# Service 1st oil change



## tomr (Apr 12, 2015)

I just purchased a new 2015 xmr 1000 and I'm new to this site. I'm currently at 8 hrs on the machine. I was asking the dealer about oil changes and warranties. They said I could change the oil myself as long as I bought it from them, for documentation during the warranty. My question is do I have to take it to them to get rid of the service light that will come on? Is there a way I can do it myself? Also, and tips or tricks I need to know of? What oil do you all use after warranty?
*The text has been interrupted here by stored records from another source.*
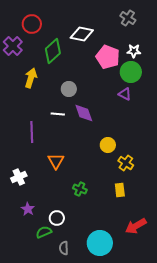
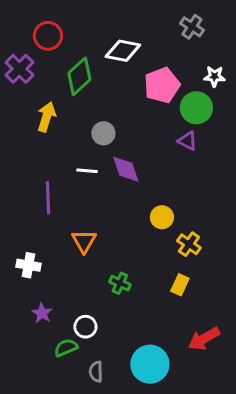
white star: (134, 51) -> (214, 76), moved
pink pentagon: (108, 57) -> (162, 85), turned 30
white cross: (19, 177) -> (28, 265), turned 35
yellow rectangle: (120, 190) -> (180, 285), turned 32

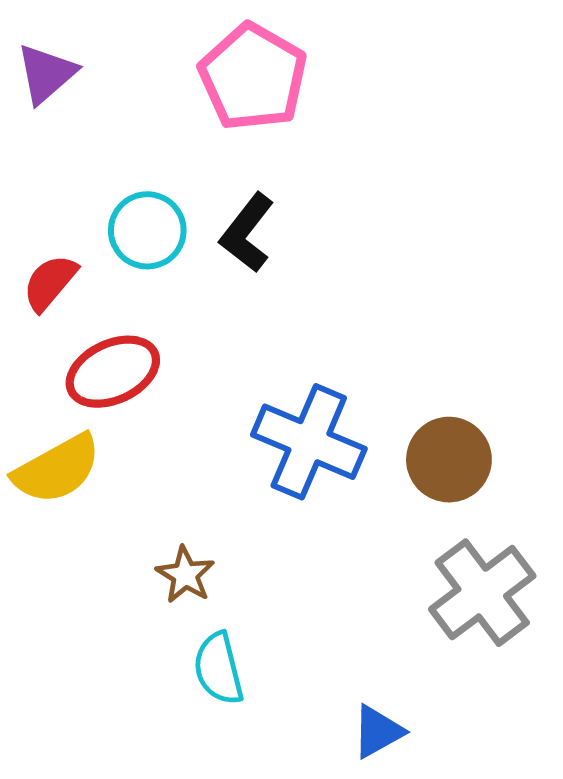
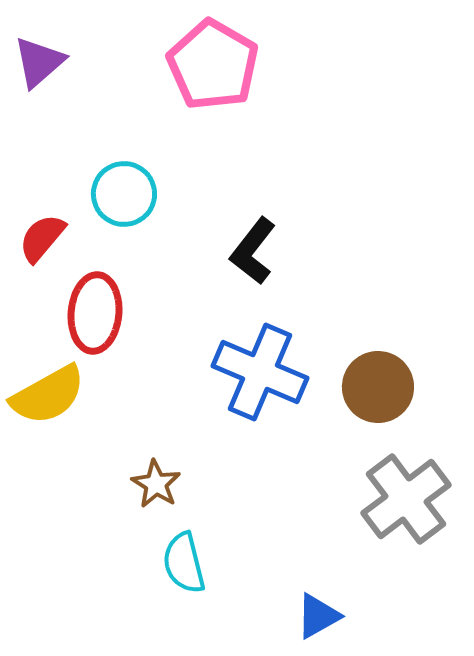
black L-shape: (247, 233) -> (253, 251), moved
red ellipse: (113, 372) -> (95, 313), turned -60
Thanks


----------



## tomr (Apr 12, 2015)

I guess nobody changes the oil


----------



## Mac102004 (Apr 16, 2010)

Yes you need to take it to the dealer, they can permanently disable it also. You don't have to buy your oil from your dealer either that's total BS. But it is good to keep records and receipts of oil and filters just in case they ever question it.


----------



## hursteric (Oct 21, 2014)

Here is a good video of how to change all your oils for your first 10hr service. I went with the can am oil change kit it was 50 bucks from my dealer and i also went with the can am gear oil. I wont be using it again simply because of cost. (100) in oil for a 4 wheeler is crazy to me. just use full synthetic in the proper weights and save all your receipts for warranty purposes and you will be ok. I think the only reason the dealer wants you to buy it from them is so they can keep track of when and what you buy for your bike.
Engine & Gearbox Oil Change - Can-Am Outlander 1000XT - YouTube


----------